● **Directions for this task**:
After locating the line that contains "КАЛЕНДАРЬ СОБЫТИЙ" in the records below, write out exactly that line and each line after it through the one that contains "meses después que se acredite un", and nothing else.

● **Records**:
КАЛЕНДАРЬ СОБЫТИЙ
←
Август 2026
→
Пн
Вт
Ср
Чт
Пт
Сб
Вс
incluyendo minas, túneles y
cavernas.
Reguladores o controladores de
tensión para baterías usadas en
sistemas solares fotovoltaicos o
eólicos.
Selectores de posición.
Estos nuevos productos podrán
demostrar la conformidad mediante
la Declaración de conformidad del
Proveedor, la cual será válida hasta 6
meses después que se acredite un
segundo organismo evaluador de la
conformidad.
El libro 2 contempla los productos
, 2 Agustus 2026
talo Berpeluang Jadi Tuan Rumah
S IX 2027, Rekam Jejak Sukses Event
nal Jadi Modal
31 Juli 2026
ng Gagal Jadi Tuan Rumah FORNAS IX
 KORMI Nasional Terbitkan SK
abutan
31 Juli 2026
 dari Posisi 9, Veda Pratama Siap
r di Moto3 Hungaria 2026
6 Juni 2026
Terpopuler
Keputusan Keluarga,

...

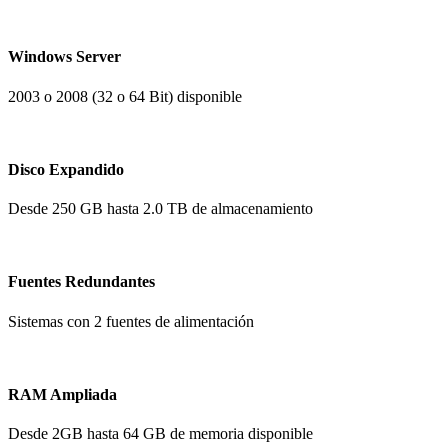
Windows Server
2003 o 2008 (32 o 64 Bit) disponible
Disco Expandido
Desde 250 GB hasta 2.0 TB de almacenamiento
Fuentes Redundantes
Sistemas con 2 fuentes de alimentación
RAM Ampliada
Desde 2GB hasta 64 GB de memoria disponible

● **Task output**:
КАЛЕНДАРЬ СОБЫТИЙ
←
Август 2026
→
Пн
Вт
Ср
Чт
Пт
Сб
Вс
incluyendo minas, túneles y
cavernas.
Reguladores o controladores de
tensión para baterías usadas en
sistemas solares fotovoltaicos o
eólicos.
Selectores de posición.
Estos nuevos productos podrán
demostrar la conformidad mediante
la Declaración de conformidad del
Proveedor, la cual será válida hasta 6
meses después que se acredite un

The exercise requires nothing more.